(Stored data entries)
================

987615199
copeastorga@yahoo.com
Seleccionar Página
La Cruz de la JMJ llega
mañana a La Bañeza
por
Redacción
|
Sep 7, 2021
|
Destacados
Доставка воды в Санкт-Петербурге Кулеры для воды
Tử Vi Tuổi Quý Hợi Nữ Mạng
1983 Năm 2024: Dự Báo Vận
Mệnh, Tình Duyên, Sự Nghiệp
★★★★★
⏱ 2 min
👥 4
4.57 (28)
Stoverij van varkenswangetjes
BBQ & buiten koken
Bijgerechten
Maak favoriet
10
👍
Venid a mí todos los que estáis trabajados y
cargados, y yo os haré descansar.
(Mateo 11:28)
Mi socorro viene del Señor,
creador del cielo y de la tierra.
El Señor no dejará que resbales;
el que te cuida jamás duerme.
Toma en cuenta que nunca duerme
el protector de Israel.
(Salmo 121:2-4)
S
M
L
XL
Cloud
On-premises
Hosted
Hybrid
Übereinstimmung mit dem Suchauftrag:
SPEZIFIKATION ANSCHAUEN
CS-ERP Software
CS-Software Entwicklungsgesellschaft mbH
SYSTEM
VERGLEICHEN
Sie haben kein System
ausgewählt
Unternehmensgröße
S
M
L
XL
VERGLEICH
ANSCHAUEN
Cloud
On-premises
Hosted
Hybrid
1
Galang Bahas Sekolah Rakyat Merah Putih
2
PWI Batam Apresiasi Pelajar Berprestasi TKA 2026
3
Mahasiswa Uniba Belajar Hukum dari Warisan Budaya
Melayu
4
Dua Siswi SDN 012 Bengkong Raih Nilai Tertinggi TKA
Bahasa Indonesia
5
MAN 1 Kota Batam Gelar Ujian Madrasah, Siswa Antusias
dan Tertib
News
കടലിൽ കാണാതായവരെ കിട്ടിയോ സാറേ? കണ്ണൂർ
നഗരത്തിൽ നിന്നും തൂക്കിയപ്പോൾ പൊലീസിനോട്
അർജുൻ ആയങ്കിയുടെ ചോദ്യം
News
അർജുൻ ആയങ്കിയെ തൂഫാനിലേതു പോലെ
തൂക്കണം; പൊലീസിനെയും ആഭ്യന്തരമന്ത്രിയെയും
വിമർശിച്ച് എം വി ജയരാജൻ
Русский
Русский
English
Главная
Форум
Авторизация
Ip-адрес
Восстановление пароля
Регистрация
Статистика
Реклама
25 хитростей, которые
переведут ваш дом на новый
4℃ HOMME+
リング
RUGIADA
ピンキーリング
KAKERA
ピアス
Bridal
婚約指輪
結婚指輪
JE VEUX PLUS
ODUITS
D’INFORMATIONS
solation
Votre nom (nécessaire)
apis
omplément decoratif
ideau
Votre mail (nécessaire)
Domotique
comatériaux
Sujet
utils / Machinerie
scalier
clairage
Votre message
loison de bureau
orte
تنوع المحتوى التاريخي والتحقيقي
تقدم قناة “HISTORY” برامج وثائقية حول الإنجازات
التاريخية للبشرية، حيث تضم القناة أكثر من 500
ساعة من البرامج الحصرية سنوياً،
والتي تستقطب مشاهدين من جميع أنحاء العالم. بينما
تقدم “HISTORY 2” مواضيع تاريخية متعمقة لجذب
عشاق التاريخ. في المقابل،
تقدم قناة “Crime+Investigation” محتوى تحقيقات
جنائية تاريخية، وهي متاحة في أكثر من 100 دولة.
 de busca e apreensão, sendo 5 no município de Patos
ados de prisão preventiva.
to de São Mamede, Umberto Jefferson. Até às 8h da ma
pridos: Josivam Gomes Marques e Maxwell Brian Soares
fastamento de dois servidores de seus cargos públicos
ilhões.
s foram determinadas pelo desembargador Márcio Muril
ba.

================

**Task directions**
Using the entries above, restate word for word every line from the one that contains "de busca e apreensão, sendo" through the last.

**Finished exercise**
 de busca e apreensão, sendo 5 no município de Patos
ados de prisão preventiva.
to de São Mamede, Umberto Jefferson. Até às 8h da ma
pridos: Josivam Gomes Marques e Maxwell Brian Soares
fastamento de dois servidores de seus cargos públicos
ilhões.
s foram determinadas pelo desembargador Márcio Muril
ba.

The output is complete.